§ **WORK REQUEST**: The expected answer is the data below, printed verbatim without its pictures.

BEGIN DATASET RECORDS

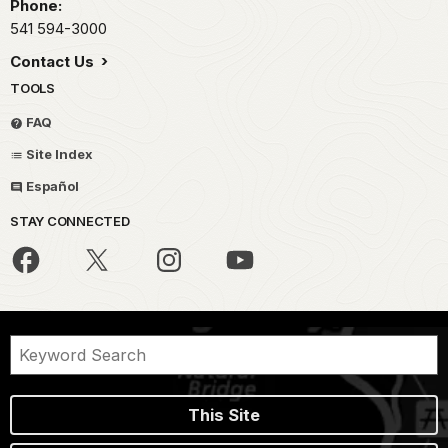
Phone:
541 594-3000
Contact Us
TOOLS
FAQ
Site Index
Español
STAY CONNECTED
This Site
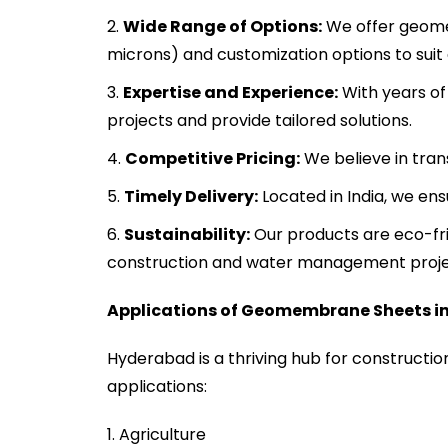
Wide Range of Options:
We offer geomem
microns) and customization options to suit 
Expertise and Experience:
With years of
projects and provide tailored solutions.
Competitive Pricing:
We believe in tran
Timely Delivery:
Located in India, we en
Sustainability:
Our products are eco-fri
construction and water management proje
Applications of Geomembrane Sheets i
Hyderabad is a thriving hub for construction
applications:
Agriculture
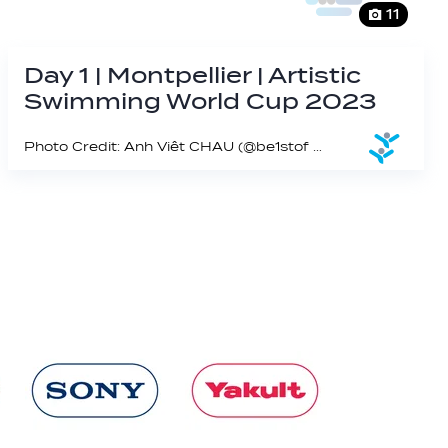
11
Day 1 | Montpellier | Artistic
Swimming World Cup 2023
Photo Credit: Anh Viêt CHAU (@be1stof on IG)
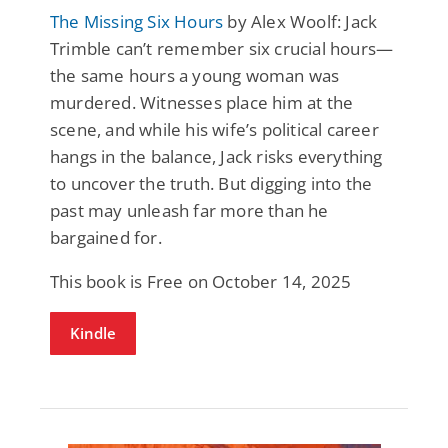
The Missing Six Hours
by Alex Woolf: Jack
Trimble can’t remember six crucial hours—
the same hours a young woman was
murdered. Witnesses place him at the
scene, and while his wife’s political career
hangs in the balance, Jack risks everything
to uncover the truth. But digging into the
past may unleash far more than he
bargained for.
This book is Free on October 14, 2025
Kindle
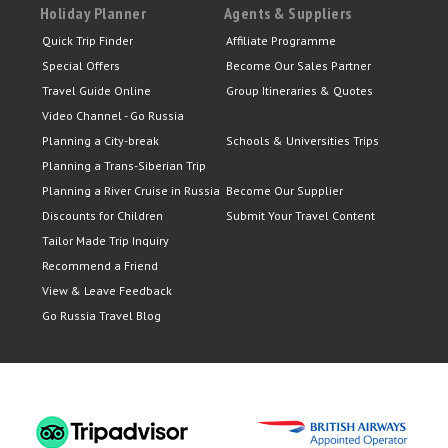
Holiday Planner
Agents & Suppliers
Quick Trip Finder
Affiliate Programme
Special Offers
Become Our Sales Partner
Travel Guide Online
Group Itineraries & Quotes
Video Channel - Go Russia
Planning a City-break
Schools & Universities Trips
Planning a Trans-Siberian Trip
Planning a River Cruise in Russia
Become Our Supplier
Discounts for Children
Submit Your Travel Content
Tailor Made Trip Inquiry
Recommend a Friend
View & Leave Feedback
Go Russia Travel Blog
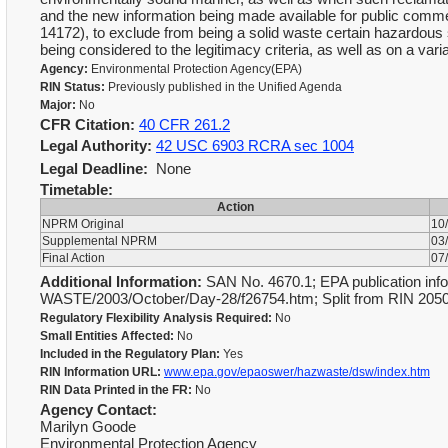
and the new information being made available for public com
14172), to exclude from being a solid waste certain hazardou
being considered to the legitimacy criteria, as well as on a v
Agency:
Environmental Protection Agency(EPA)
RIN Status:
Previously published in the Unified Agenda
Major:
No
CFR Citation:
40 CFR 261.2
Legal Authority:
42 USC 6903 RCRA sec 1004
Legal Deadline:
None
Timetable:
Action
NPRM Original
10
Supplemental NPRM
03
Final Action
07
Additional Information:
SAN No. 4670.1; EPA publication info
WASTE/2003/October/Day-28/f26754.htm; Split from RIN 20
Regulatory Flexibility Analysis Required:
No
Small Entities Affected:
No
Included in the Regulatory Plan:
Yes
RIN Information URL:
www.epa.gov/epaoswer/hazwaste/dsw/index.htm
RIN Data Printed in the FR:
No
Agency Contact:
Marilyn Goode
Environmental Protection Agency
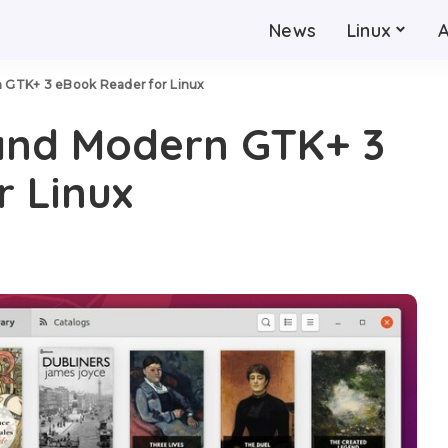
News
Linux
n GTK+ 3 eBook Reader for Linux
 and Modern GTK+ 3
 Linux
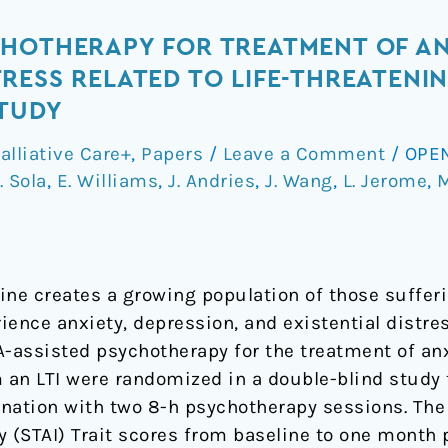
CHOTHERAPY FOR TREATMENT OF AN
ESS RELATED TO LIFE-THREATENING
STUDY
alliative Care+
,
Papers
/
Leave a Comment
/
OPEN
. Sola
,
E. Williams
,
J. Andries
,
J. Wang
,
L. Jerome
,
M
e creates a growing population of those sufferi
rience anxiety, depression, and existential distre
assisted psychotherapy for the treatment of anxi
m an LTI were randomized in a double-blind study
bination with two 8-h psychotherapy sessions. T
ry (STAI) Trait scores from baseline to one mont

END DATASET RECORDS

§ **OUTPUT**:
Phone:
541 594-3000
Contact Us
TOOLS
FAQ
Site Index
Español
STAY CONNECTED
This Site
Wide Range of Options:
We offer geomem
microns) and customization options to suit 
Expertise and Experience:
With years of
projects and provide tailored solutions.
Competitive Pricing:
We believe in tran
Timely Delivery:
Located in India, we en
Sustainability:
Our products are eco-fri
construction and water management proje
Applications of Geomembrane Sheets i
Hyderabad is a thriving hub for construction
applications:
Agriculture
11
Day 1 | Montpellier | Artistic
Swimming World Cup 2023
Photo Credit: Anh Viêt CHAU (@be1stof on IG)
The Missing Six Hours
by Alex Woolf: Jack
Trimble can’t remember six crucial hours—
the same hours a young woman was
murdered. Witnesses place him at the
scene, and while his wife’s political career
hangs in the balance, Jack risks everything
to uncover the truth. But digging into the
past may unleash far more than he
bargained for.
This book is Free on October 14, 2025
Kindle
Holiday Planner
Agents & Suppliers
Quick Trip Finder
Affiliate Programme
Special Offers
Become Our Sales Partner
Travel Guide Online
Group Itineraries & Quotes
Video Channel - Go Russia
Planning a City-break
Schools & Universities Trips
Planning a Trans-Siberian Trip
Planning a River Cruise in Russia
Become Our Supplier
Discounts for Children
Submit Your Travel Content
Tailor Made Trip Inquiry
Recommend a Friend
View & Leave Feedback
Go Russia Travel Blog
and the new information being made available for public com
14172), to exclude from being a solid waste certain hazardou
being considered to the legitimacy criteria, as well as on a v
Agency:
Environmental Protection Agency(EPA)
RIN Status:
Previously published in the Unified Agenda
Major:
No
CFR Citation:
40 CFR 261.2
Legal Authority:
42 USC 6903 RCRA sec 1004
Legal Deadline:
None
Timetable:
Action
NPRM Original
10
Supplemental NPRM
03
Final Action
07
Additional Information:
SAN No. 4670.1; EPA publication info
WASTE/2003/October/Day-28/f26754.htm; Split from RIN 20
Regulatory Flexibility Analysis Required:
No
Small Entities Affected:
No
Included in the Regulatory Plan:
Yes
RIN Information URL:
www.epa.gov/epaoswer/hazwaste/dsw/index.htm
RIN Data Printed in the FR:
No
Agency Contact:
Marilyn Goode
Environmental Protection Agency
News
Linux
n GTK+ 3 eBook Reader for Linux
 and Modern GTK+ 3
 Linux
CHOTHERAPY FOR TREATMENT OF AN
ESS RELATED TO LIFE-THREATENING
STUDY
alliative Care+
,
Papers
/
Leave a Comment
/
OPEN
. Sola
,
E. Williams
,
J. Andries
,
J. Wang
,
L. Jerome
,
M
e creates a growing population of those sufferi
rience anxiety, depression, and existential distre
assisted psychotherapy for the treatment of anxi
m an LTI were randomized in a double-blind study
bination with two 8-h psychotherapy sessions. T
ry (STAI) Trait scores from baseline to one mont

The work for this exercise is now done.